Roxy turned all of her attention on him. I notice that she didn’t react, or say anything right away. In other words, she wasn’t concerned about how her own reaction would appear to others.

“From what?”

Terrence hesitated a moment. “Complications from lupus. Encephalitis.”

“That is terrible,” she said. “You poor thing.”

“It’s been really rough—but we’re managing.”

    “You have children?”

“One—she’s eight.” He seemed much more comfortable accepting Roxy’s condolences than he did Neel’s, either because she was a woman or because she knew how to give sympathy in an inherently professional way. I could imagine that doctors got inured to death, but I could also imagine the opposite—that you would become obsessed, start to think about nothing else.

“What did you discover?” Terrence asked Neel, maybe to change the subject.

“It’s boring,” Neel said.

“It isn’t,” Roxy said. “It’s, like, the one time your work isn’t boring.” It was both skillful and generous, the way she suddenly turned everyone’s attention to Neel, teasing him, and gave Terrence a break. Neel needed only a little encouragement.
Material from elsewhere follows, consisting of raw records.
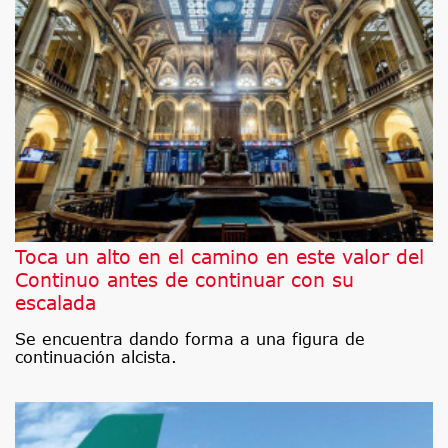
Toca un alto en el camino en este valor del
Continuo antes de continuar con su
escalada
Se encuentra dando forma a una figura de
continuación alcista.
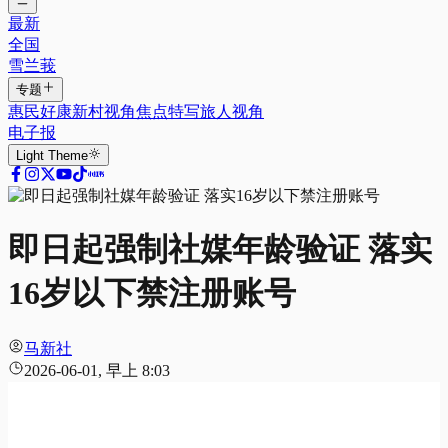
最新
全国
雪兰莪
专题
惠民好康
新村视角
焦点特写
旅人视角
电子报
Light
Theme
即日起强制社媒年龄验证 落实
16岁以下禁注册账号
马新社
2026-06-01, 早上 8:03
“Like I said, there are more than a thousand of us on the team,” he said. “And no one ‘discovered’ anything.”

“We’re talking about gravitational waves,” I told Terrence. “Einstein predicted them. He basically saw that the laws of motion that apply here on Earth—classical Newtonian laws—don’t work on other scales. Not when you’re talking about tiny things, subatomic particles, or giant things like stars and planets. He figured out different rules, especially for gravity, because of the way that large astronomical bodies curve spacetime. Before Einstein, we didn’t know that space and time are one thing, like a fabric. The waves Neel is studying are like ripples in that fabric.”